Printed from : The Leisure Media Co Ltd

06 Sep 2017


Jean Nouvel's Louvre Abu Dhabi finally gets opening date
BY Tom Anstey

Jean Nouvel's Louvre Abu Dhabi finally gets opening date

The long-delayed and even longer-awaited Louvre Abu Dhabi has finally been given its launch date, with the Jean Nouvel-designed cultural institution opening to the public on 11 November.

A string of setbacks dating back by more than decade have delayed the AED4.3bn (US$1.2bn, €1bn, £914m) project, which anchors the under-development Saadiyat Cultural District – where one day the Zayed National Museum designed by Foster and Partners and Guggenheim Abu Dhabi by Frank Gehry will follow in its footsteps.

The roof’s dome is an artwork itself, with eight layers of steel creating a ‘rain of light’ made up of 7,850 patterned perforations that use the sun to create an intricate and ever-changing pattern on the building’s interior.

Water is a key part of Nouvel's building, with a system based on ancient Arabic engineering being used to allow water to flow between the outer areas of the museum and to the galleries inside.

The museum’s development took a major step forward in June last year, when the temporary sea wall surrounding the structure came down, flooding the area around the building, giving the illusion that it is floating on the water.

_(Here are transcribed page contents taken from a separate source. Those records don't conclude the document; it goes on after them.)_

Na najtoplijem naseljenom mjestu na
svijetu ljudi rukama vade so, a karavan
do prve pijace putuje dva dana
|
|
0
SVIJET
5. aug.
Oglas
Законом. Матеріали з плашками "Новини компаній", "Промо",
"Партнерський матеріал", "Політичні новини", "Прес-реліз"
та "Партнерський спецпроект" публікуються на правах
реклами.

On display will be the museum’s collection of artworks, its curation one of the reasons for the lengthy delays. The galleries will showcase 600 works of art, including 300 loaned by 13 French museums for the inaugural year. The remaining collection has been sourced from all over the world, with pieces spanning the entirety of human existence: from prehistoric objects to commissioned contemporary artworks.

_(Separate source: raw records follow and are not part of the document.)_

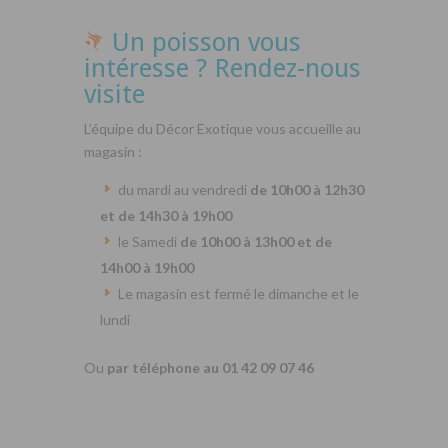
Un poisson vous
intéresse ? Rendez-nous
visite
L’équipe du Décor Exotique vous accueille au
magasin :
du mardi au vendredi
de 10h00 à 12h30
et de 14h30 à 19h00
le Samedi
de 10h00 à 13h00 et de
14h00 à 19h00
Le magasin est fermé le dimanche et le
lundi
Ou
par téléphone au 01 42 09 07 46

In addition to the 23 permanent galleries, the museum will include exhibitions, a Children’s Museum, a restaurant and a café. Dubai-based construction firm Arabtec Holdings has been tasked with the build, with French architect Nouvel designing the structure and Abu Dhabi's Tourism Development and Investment Company overseeing the project.

“After several years of study and construction, guests will be able to enter this place of light, this revelatory meeting place of a number of planetary cultures beyond the seas and centuries,” said Nouvel.

“It is an architecture that is protective of its treasures, it is a homage to the Arab city, to its poetry in geometry and light, and, under the large cupola, it is an evocation of the temporalities which inexorably punctuate the hours, days, and the passing of our lives.”

The inaugural special exhibition, From One Louvre to Another: opening a museum for everyone, will debut on 21 December, with the temporary exhibition tracing the history of Musée du Louvre in Paris.

Divided into three sections, the exhibition will look at the royal collections at Versailles under King Louis XIV, followed by the residency of the Academy and Salons in this palace for artists, and conclude with the creation of the modern Musée du Louvre. The exhibition will feature 145 significant paintings, sculptures, decorative arts and other pieces from the collections of Musée du Louvre and Château de Versailles and is curated by Jean-Luc Martinez, president-director of the Musée du Louvre, and Juliette Trey, curator of the Prints and Drawings Department at Musée du Louvre.